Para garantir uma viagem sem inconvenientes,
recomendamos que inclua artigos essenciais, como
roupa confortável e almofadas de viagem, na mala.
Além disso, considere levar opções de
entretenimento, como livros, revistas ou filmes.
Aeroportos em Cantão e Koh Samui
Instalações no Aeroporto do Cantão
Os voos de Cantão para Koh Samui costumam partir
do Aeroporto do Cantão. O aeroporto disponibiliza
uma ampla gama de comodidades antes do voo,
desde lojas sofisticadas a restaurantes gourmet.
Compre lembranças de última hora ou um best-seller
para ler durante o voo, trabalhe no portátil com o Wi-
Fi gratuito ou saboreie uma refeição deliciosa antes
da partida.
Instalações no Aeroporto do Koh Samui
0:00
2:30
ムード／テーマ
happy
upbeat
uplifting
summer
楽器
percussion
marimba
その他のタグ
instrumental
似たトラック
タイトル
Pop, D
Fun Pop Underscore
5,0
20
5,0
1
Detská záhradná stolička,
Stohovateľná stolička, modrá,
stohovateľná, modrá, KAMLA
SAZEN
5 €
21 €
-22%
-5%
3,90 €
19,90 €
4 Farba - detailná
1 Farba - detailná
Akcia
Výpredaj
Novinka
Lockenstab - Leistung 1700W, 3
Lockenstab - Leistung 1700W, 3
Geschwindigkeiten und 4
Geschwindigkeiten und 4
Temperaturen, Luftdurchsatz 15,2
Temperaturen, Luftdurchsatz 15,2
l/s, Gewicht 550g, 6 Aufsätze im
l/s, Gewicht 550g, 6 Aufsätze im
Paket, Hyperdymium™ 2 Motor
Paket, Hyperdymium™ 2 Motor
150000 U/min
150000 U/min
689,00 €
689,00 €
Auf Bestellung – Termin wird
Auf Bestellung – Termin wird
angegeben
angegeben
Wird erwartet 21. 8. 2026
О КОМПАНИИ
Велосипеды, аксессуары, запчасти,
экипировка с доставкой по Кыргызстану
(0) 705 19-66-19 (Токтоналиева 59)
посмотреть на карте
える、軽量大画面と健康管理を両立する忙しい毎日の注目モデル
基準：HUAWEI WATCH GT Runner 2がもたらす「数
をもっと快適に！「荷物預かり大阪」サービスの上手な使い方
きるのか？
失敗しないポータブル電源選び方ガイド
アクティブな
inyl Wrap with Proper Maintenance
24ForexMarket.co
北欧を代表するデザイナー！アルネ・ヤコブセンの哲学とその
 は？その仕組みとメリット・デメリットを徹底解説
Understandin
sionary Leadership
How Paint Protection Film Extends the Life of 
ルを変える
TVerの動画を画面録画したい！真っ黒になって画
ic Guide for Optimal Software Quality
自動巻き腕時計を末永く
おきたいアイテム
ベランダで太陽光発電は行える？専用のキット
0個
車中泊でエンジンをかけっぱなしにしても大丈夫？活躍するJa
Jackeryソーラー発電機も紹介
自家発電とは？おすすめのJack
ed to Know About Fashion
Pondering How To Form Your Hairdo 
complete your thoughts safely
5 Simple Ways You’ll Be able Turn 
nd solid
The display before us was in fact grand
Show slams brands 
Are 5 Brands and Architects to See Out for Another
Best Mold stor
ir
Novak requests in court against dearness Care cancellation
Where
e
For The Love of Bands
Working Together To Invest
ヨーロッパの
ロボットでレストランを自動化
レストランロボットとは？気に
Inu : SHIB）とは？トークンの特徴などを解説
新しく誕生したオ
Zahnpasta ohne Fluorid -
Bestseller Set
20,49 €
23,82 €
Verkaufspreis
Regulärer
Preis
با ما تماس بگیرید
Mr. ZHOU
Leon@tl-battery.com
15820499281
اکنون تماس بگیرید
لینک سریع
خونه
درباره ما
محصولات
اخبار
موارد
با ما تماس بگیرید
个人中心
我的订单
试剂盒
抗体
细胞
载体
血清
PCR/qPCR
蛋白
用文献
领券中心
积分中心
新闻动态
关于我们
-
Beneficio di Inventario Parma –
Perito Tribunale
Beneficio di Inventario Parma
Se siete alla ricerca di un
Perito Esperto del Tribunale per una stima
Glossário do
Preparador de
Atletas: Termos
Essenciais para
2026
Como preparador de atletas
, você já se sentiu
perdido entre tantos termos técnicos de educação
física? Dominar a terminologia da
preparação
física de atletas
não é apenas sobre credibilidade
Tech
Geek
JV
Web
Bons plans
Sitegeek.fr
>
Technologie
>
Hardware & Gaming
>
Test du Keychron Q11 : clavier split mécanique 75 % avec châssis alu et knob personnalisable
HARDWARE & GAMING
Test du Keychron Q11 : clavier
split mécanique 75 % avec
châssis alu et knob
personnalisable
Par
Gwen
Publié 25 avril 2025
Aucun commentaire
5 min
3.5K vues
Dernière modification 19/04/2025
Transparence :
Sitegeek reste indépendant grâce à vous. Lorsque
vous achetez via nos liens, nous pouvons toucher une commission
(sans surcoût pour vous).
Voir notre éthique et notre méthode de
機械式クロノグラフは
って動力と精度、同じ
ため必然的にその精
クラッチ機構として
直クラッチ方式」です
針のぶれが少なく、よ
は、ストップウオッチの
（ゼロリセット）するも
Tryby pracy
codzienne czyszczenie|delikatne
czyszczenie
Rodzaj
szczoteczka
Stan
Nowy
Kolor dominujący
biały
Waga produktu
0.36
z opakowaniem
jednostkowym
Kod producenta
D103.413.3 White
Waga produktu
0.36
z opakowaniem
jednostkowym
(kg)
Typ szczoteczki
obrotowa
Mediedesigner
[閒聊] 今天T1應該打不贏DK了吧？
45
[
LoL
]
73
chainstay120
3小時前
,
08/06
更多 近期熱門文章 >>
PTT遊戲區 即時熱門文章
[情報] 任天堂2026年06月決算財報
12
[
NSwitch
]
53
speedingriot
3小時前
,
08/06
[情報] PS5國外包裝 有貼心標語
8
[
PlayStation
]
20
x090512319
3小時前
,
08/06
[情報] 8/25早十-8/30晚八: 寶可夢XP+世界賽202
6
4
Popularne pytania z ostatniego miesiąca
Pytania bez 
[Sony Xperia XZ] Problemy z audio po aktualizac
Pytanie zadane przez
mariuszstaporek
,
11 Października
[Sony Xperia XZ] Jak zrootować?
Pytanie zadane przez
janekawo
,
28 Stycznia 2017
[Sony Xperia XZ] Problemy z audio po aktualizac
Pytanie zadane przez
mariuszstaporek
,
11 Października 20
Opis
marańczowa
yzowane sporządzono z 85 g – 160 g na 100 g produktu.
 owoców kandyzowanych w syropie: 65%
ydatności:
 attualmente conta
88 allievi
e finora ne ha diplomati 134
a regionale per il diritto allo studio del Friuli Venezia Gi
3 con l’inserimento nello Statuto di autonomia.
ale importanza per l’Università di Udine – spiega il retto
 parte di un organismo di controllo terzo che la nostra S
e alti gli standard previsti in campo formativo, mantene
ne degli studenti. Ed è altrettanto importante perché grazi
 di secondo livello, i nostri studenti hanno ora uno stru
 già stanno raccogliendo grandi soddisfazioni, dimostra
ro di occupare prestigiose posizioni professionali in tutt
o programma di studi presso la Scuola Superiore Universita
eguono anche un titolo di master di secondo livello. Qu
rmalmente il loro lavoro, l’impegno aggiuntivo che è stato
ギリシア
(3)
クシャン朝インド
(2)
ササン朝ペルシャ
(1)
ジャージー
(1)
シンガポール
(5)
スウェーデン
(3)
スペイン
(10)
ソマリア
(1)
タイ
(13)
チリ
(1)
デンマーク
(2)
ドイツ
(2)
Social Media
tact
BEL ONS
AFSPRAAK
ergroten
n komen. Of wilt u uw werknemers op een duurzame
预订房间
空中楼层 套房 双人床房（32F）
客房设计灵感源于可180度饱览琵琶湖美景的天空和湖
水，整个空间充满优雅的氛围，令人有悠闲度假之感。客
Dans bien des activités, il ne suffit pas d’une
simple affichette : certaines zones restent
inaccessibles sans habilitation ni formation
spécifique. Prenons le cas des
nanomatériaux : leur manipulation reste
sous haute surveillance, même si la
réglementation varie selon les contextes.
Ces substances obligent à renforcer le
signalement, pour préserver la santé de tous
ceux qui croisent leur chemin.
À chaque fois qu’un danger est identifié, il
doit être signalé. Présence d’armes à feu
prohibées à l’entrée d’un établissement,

TASK DIRECTIONS: The lines wanted are those from the one holding "3 con l’inserimento" through the final line of the listing; print them exactly.

RESPONSE FOR THIS EXERCISE:
3 con l’inserimento nello Statuto di autonomia.
ale importanza per l’Università di Udine – spiega il retto
 parte di un organismo di controllo terzo che la nostra S
e alti gli standard previsti in campo formativo, mantene
ne degli studenti. Ed è altrettanto importante perché grazi
 di secondo livello, i nostri studenti hanno ora uno stru
 già stanno raccogliendo grandi soddisfazioni, dimostra
ro di occupare prestigiose posizioni professionali in tutt
o programma di studi presso la Scuola Superiore Universita
eguono anche un titolo di master di secondo livello. Qu
rmalmente il loro lavoro, l’impegno aggiuntivo che è stato
ギリシア
(3)
クシャン朝インド
(2)
ササン朝ペルシャ
(1)
ジャージー
(1)
シンガポール
(5)
スウェーデン
(3)
スペイン
(10)
ソマリア
(1)
タイ
(13)
チリ
(1)
デンマーク
(2)
ドイツ
(2)
Social Media
tact
BEL ONS
AFSPRAAK
ergroten
n komen. Of wilt u uw werknemers op een duurzame
预订房间
空中楼层 套房 双人床房（32F）
客房设计灵感源于可180度饱览琵琶湖美景的天空和湖
水，整个空间充满优雅的氛围，令人有悠闲度假之感。客
Dans bien des activités, il ne suffit pas d’une
simple affichette : certaines zones restent
inaccessibles sans habilitation ni formation
spécifique. Prenons le cas des
nanomatériaux : leur manipulation reste
sous haute surveillance, même si la
réglementation varie selon les contextes.
Ces substances obligent à renforcer le
signalement, pour préserver la santé de tous
ceux qui croisent leur chemin.
À chaque fois qu’un danger est identifié, il
doit être signalé. Présence d’armes à feu
prohibées à l’entrée d’un établissement,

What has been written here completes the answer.